The President's Council on Bioethics click here to skip navigation


This discussion paper was discussed at the February 2007 meeting. It is one of a series of papers prepared to aid the Council in its decisions about policy options in organ procurement, transplantation, and allocation. Each paper in the series is designed to facilitate and inform Council discussions and does not represent the official views of the Council or of the U.S. government.

Caring for Living Donors and Transplant Recipients:
Five Policy Proposals

Staff Discussion Paper

By Sam Crowe, PhD, and Eric Cohen

With the passage of the National Organ Transplantation Act in 1984, the federal government began to regulate and, indeed, to promote organ transplantation as a social good. Since then, the federal government's role in overseeing the organ transplantation process has expanded-including ongoing efforts to increase the organ supply through national educational programs, to refine the organ allocation system in order to distribute organs more effectively and equitably, and to improve the regulatory oversight of hospitals to ensure that they provide safe conditions for both organ donors and recipients.

Each of the five policy proposals presented in this essay offers a new way for the federal government to care for and protect living donors or transplant recipients. The first four proposals focus on improving the care of the organ donor. The first protects the living donor's job by granting the donor a twelve-week-long unpaid leave of absence from work in order to donate. The second lessens the financial burden of donation by offering the organ donor a tax credit to compensate for the direct costs of donating. The third proposal looks after the living donor's family by offering the donor limited life and disability insurance to be paid in the event that the donor dies or becomes disabled due to complications arising from donation. The fourth provides supplementary health insurance to living donors to ensure that they receive the proper medical care after donating. The fifth proposal aims at improving the care of the organ recipient by providing comprehensive immunosuppressive drug coverage to recipients in order to help guarantee graft success. These proposals, although not exhaustive, address many of the major challenges in the care of the donor and the recipient, as a more thorough account of each proposal will demonstrate.

Before describing these proposals it is worth noting at the outset that there are arguments that might persuade the Council to withhold its support from them. First, by attempting to reduce the burden of organ gifting by expanding the federal government's role in caring for living donors, these policy proposals actually threaten to undermine the integrity of the act of gifting itself. By introducing money and other non-monetary forms of assistance into the process, even in the limited form of reimbursement for donor expenses or insurance in the case of donor morbidity or mortality, the generosity of the act of giving becomes tainted by the specter of compensation. Proponents of this position might argue that in its most authentic sense, a gift requires that one give without receiving anything in return. Although the aim of providing care for those involved in organ transplantation is admirable, the federal government could undermine the moral foundations of the organ donation system by offering new and valuable benefits to donors.
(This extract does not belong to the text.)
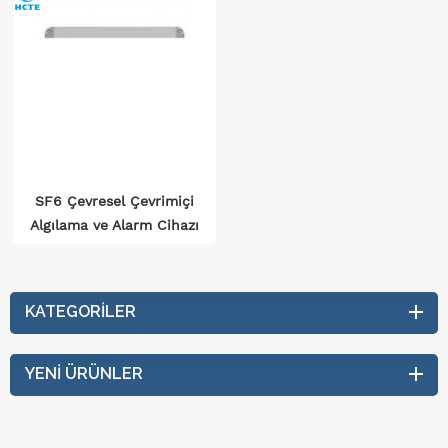
SF6 Çevresel Çevrimiçi
Algılama ve Alarm Cihazı
KATEGORILER
YENI ÜRÜNLER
Second, these policy proposals either cost too much and/or the public moneys used to fund them might be better spent on other projects, even within the domain of organ transplantation. Offering tax credits, life insurance, or health insurance to living donors and immunosuppressive drug coverage to transplant recipients will probably cost a considerable amount of taxpayer money, and with so many other healthcare problems (e.g., millions of Americans without basic healthcare, the actuality and threat of epidemics) and other challenges (e.g., homeland security, education) facing the nation, it would be irresponsible for the federal government to spend large amounts of public funds on a comparatively small problem. Moreover, some proponents of this position might argue, if the federal government decides to spend more on organ transplantation, the funds should probably be allotted to efforts to maximize the organ supply-especially in light of the fact that more Americans are dying each year due to organ failure than are dying because of graft failure or because of medical complications that arise from donating.
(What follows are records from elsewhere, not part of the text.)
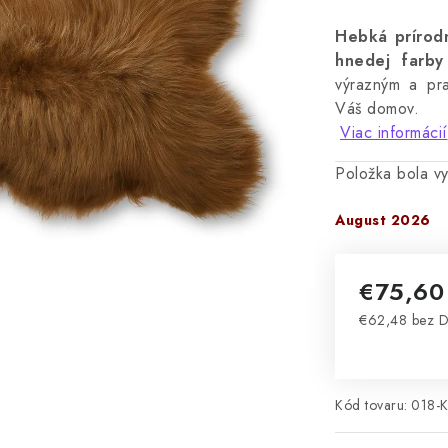
Hebká prírodn
hnedej farb
výrazným a pra
Váš domov.
Viac informácií
Položka bola 
August 2026
€75,6
€62,48 bez 
Jednotková 
Kód tovaru:
018-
These objections are weighty. The following will address them directly in order to offer the Council as strong a case for each proposal as possible. In addition to addressing questions of incentives and of costs, the following will draw and illuminate parallels between these proposals and current laws, especially to the degree that they provide precedents for enacting these proposals.

I. Unpaid Leave of Absence for Organ Donation

On April 28, 2005, the "Living Organ Donor Job Security Act of 2005" was introduced in the House of Representatives. The bill proposes to amend the Family and Medical Leave Act of 1993 to include a provision for organ donation. The 1993 Act declared that employees who have worked for at least twelve months for a specific employer and who have worked for at least 1250 hours during that twelve month period may take an unpaid leave of absence for twelve work weeks for a few specific conditions. These conditions include the birth and care of a baby, the adoption and care of a child, the care of a sick family member, or the recovery of the employee from serious illness.
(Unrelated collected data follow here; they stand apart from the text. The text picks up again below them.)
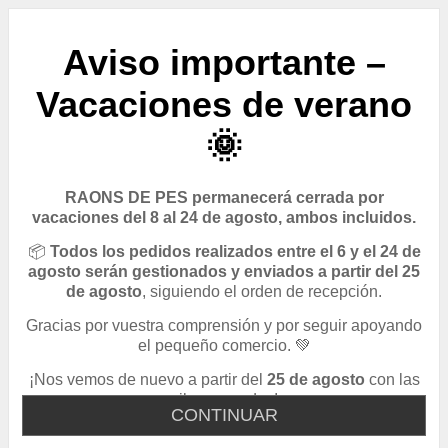
Aviso importante –
Vacaciones de verano
🌞
RAONS DE PES permanecerá cerrada por
vacaciones del 8 al 24 de agosto, ambos incluidos.
📦
Todos los pedidos realizados entre el 6 y el 24 de
agosto serán gestionados y enviados a partir del 25
de agosto
, siguiendo el orden de recepción.
Gracias por vuestra comprensión y por seguir apoyando
el pequeño comercio. 💚
¡Nos vemos de nuevo a partir del
25 de agosto
con las
pilas cargadas!
CONTINUAR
Only certain employers are covered by the 1993 Act. All public service employers, all primary and secondary schools, and all employers who have fifty or more employees for at least twenty of the calendar work weeks must allow their employees to take this form of leave if needed. Those private employers who regularly have less than fifty employees are not bound by the law to permit this form of leave of absence.

The Living Organ Donor Job Security Act would amend the Family and Medical Leave Act by including living organ donation as one of the eligible conditions for taking a legally protected leave of absence. The bill lists six specific donation-related activities that such a leave of absence could cover: tests to determine if the person is medically suitable to be a donor, evaluations to determine if the person has the requisite mental health to be a donor, pre-transplantation medical services, post-operation services, travel during the total process, and recuperation time. The bill does not specify the length of the leave of absence permitted, but one could presume that the leave would be the same as with the other conditions already permitted.

It is worth noting that all federal government employees, government employees of some states (i.e., Delaware, Maryland, Missouri, Ohio, Utah, and Virginia), and government employees of the District of Columbia currently may take thirty days of paid leave to be organ donors. The Living Organ Donor Job Security Act would supplement this leave for these federal and state employees by two months. The bill, however, neither recommends that public sector donors should be paid during the extra two months, nor proposes that private sector employees should be paid at all.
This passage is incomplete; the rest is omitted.